Too often, policy debates generate more heat than solutions. But here in the Valley, we live with the downstream effects immediately. When housing production slows, working families get squeezed. When water and energy planning becomes politicized instead of pragmatic, costs rise and reliability suffers. When process replaces outcomes, inland regions are often left waiting the longest.

There is growing recognition across California that the real divide today is not left versus right, but results versus gridlock. That framing resonates here because our region depends on policies that work in practice, not just on paper. We need housing strategies that address the “missing middle,” infrastructure investments that support long-term growth and an all-of-the-above approach to water and energy reliability that keeps costs manageable for families and employers alike.
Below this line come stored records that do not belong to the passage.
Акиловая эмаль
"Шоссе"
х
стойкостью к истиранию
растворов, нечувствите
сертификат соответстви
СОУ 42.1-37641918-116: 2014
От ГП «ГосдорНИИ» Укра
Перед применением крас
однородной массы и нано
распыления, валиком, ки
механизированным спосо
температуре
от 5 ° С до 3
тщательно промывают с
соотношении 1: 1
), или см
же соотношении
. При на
This is where the New California Coalition’s Heartland Chapter, housed within the Fresno Business Council, plays an important role. The Fresno Business Council is the Central Valley’s civic business platform, and the Heartland Chapter is one way we ensure our region’s real-world experience is represented in statewide policy discussions. Its regional chapter model exists for a reason: one-size-fits-all statewide conversations routinely miss regional nuance. The Heartland Chapter provides a structured way for Central Valley leaders to bring practical insight  into discussions that too often overlook inland realities.
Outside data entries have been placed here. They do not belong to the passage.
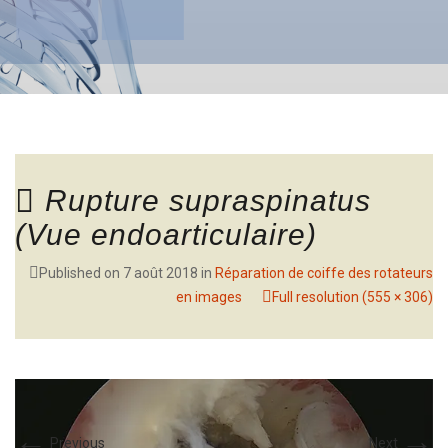
Rupture supraspinatus
(Vue endoarticulaire)
Published on
7 août 2018
in
Réparation de coiffe des rotateurs
en images
Full resolution (555 × 306)
←
→
Previous
Next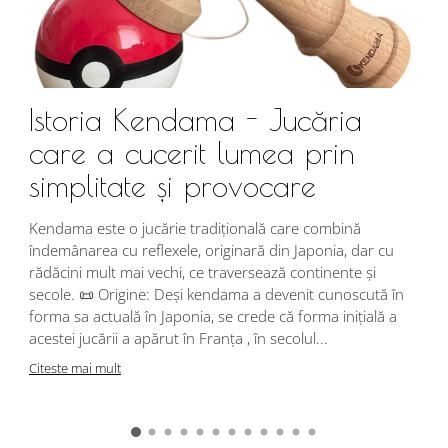
Istoria Kendama - Jucăria
care a cucerit lumea prin
simplitate și provocare
Î
s
Kendama este o jucărie tradițională care combină
r
îndemânarea cu reflexele, originară din Japonia, dar cu
i
rădăcini mult mai vechi, ce traversează continente și
d
secole. 📜 Origine: Deși kendama a devenit cunoscută în
j
forma sa actuală în Japonia, se crede că forma inițială a
p
acestei jucării a apărut în Franța , în secolul...
C
Citeste mai mult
The March 3 meeting was about understanding the policy environment and identifying where civic-minded business leadership can help advance workable solutions. The Central Valley’s voice is strongest when it is informed and persistent. These conversations are an invitation to engage and to help ensure that state policy reflects the real conditions, challenges and opportunities of our region.


Genelle Taylor Kumpe is CEO of the San Joaquin Valley Manufacturing Alliance.